The claims made by each side are notable both for their increasing extremity and their increasing certitude. The outcomes of political decisions are rarely certain, but this has not stopped those on either side make predictions with impossible precision.
Brexit will cost each British subject £32,000 according to one, house prices will fall by 25% according to another (hardly a bad thing anyway). The population will ‘surge’ by four million if the UK votes to remain. Even more extreme claims about Hitler and implications of World War III are aired and taken seriously, or derided.
In Ireland there is a consensus that Brexit will be a disaster for us, but I’m not sure how we can be so certain about that. I suspect people have formed their positions and then escalated their rhetoric to suit the position. If it does nothing it should make people think about the appropriateness of referendums for making important policy decisions.
But who will win? Whether it is the impact of claim and counterclaim or not, there has been a change in the polling numbers over the last two months. From late April to mid-May the Leave side was in the ascendant; then since mid-May the Remain side maintained a comfortable lead. More recently still a couple of polls show this lead tightening, sometimes dramatically.

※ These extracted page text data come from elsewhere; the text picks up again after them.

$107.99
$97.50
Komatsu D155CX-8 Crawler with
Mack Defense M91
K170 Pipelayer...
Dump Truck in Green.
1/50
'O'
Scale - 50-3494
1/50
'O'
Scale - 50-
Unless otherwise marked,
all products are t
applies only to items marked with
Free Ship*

The polls have come under some scrutiny because of last year’s failure to predict the UK election. Telephone polls are significantly different from online polls. The telephone polls, which were more accurate predictors of the eventual 2015 general election results, show a large lead for Remain, much larger than the internet polls. This prediction is confirmed by the inevitably streetwise betting market (which may or may not be independent of the polls) which show that the odds of Remain are never less than 1/2.
The move to Remain is consistent with a common explanation of voting in referendums: that people are risk-averse and so tend to have a status quo bias as they approach the actual act of voting. We can see that the number of undecideds has fallen.

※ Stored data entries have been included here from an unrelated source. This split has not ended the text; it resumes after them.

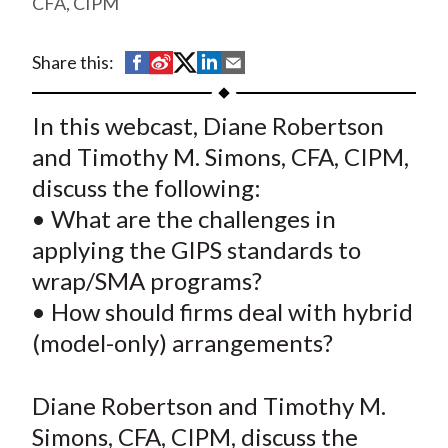
CFA, CIPM
t
S
S
S
S
S
Share this:
h
h
h
h
h
a
a
a
a
a
In this webcast, Diane Robertson
r
r
r
r
r
and Timothy M. Simons, CFA, CIPM,
e
e
e
e
e
discuss the following:
o
o
o
o
b
• What are the challenges in
n
n
n
n
y
applying the GIPS standards to
F
W
T
L
E
a
e
w
i
m
wrap/SMA programs?
c
i
i
n
a
• How should firms deal with hybrid
e
b
t
k
i
(model-only) arrangements?
b
o
t
e
l
o
e
d
Diane Robertson and Timothy M.
o
r
I
Simons, CFA, CIPM, discuss the
k
(
n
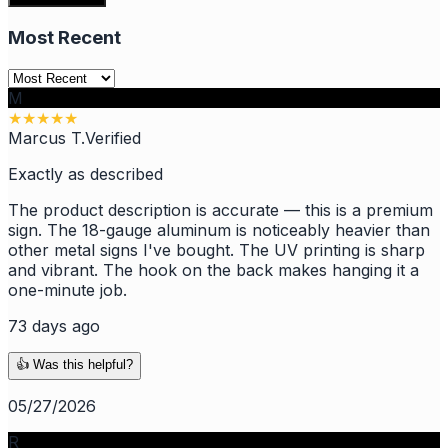
Most Recent
M
★
★
★
★
★
Marcus T.
Verified
Exactly as described
The product description is accurate — this is a premium
sign. The 18-gauge aluminum is noticeably heavier than
other metal signs I've bought. The UV printing is sharp
and vibrant. The hook on the back makes hanging it a
one-minute job.
73 days ago
👍 Was this helpful?
05/27/2026
R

But it could also be the campaign that matters. As a series of claims and counterclaims on the issues of the economy and immigration, the ordinary voter can be forgiven for being confused. The ‘facts’ are contested and so the voter has to depend on something else. That something else could be the credibility of those making the claims.
The Leave side is unlucky to have so many barmy, old, white English men making its case. Though there is no gender difference in the polls, there are significant regional and class differences. London and Scotland are more likely to support Remain, as are the young and the better off.

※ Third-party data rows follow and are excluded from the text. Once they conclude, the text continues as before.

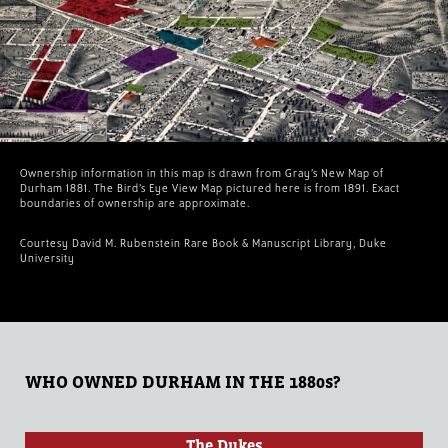
Ownership information in this map is drawn from Gray’s New Map of
Durham 1881. The Bird’s Eye View Map pictured here is from 1891. Exact
boundaries of ownership are approximate.
Courtesy David M. Rubenstein Rare Book & Manuscript Library, Duke
University
WHO OWNED DURHAM IN THE 1880s?
The Dukes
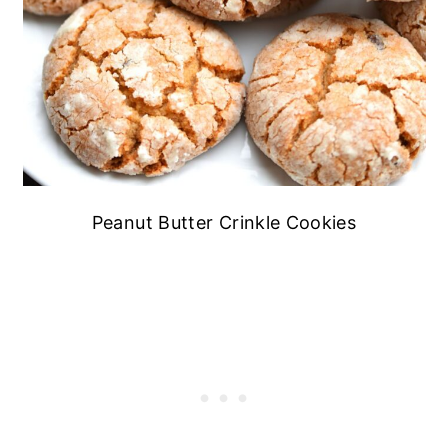
Peanut Butter Crinkle Cookies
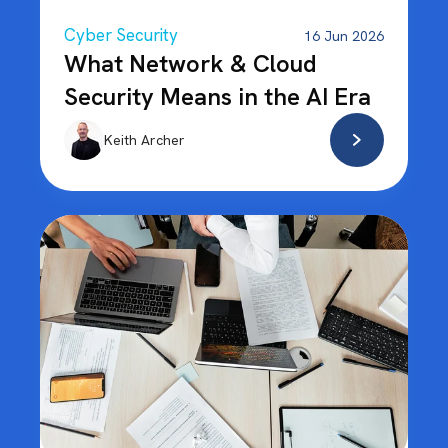
Cyber Security
16 Jun 2026
What Network & Cloud
Security Means in the AI Era
Keith Archer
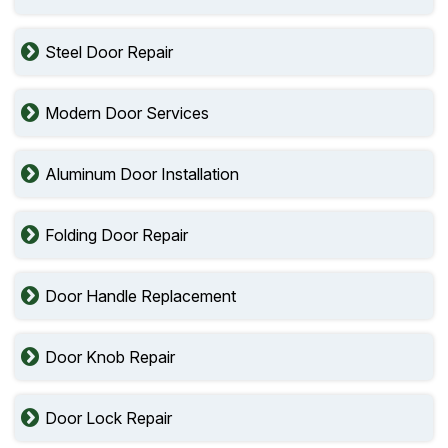
Steel Door Repair
Modern Door Services
Aluminum Door Installation
Folding Door Repair
Door Handle Replacement
Door Knob Repair
Door Lock Repair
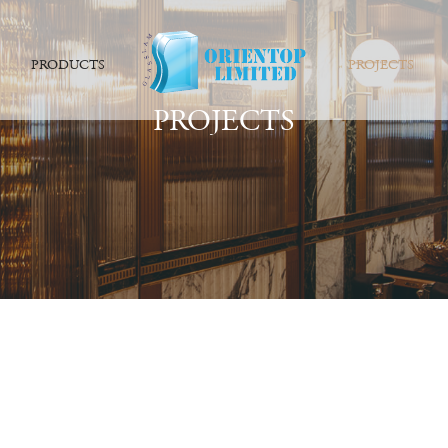
PRODUCTS
PROJECTS
PROJECTS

And try as it might to set the agenda in the campaign, the Leave side has been left reacting to claims. I suspect a more systematic analysis of the referendum campaign might show the Leave side spending most of its time responding to, or rejecting, the barrage of reports, and claims, cascading from the Remain side that Brexit would damage the British economy.
But the Remain side is hardly blessed. Labour is not campaigning strongly; it’s been somewhat diverted enjoying the Tories tear themselves apart. Its traditional vote is probably unfashionably interested in the immigration issue, and could shift to Brexit.
Regaining your sovereignty might not actually mean much anymore, but it elicits a visceral response for most people. If you think that your country is in trouble, saying ‘do nothing’ doesn’t seem adequate. Seemingly irrelevant factors can become relevant in a referendum. The English team’s performance in Euro 2016 could yet play a part. It will increase the sense of patriotism, which might spill into the ballot box.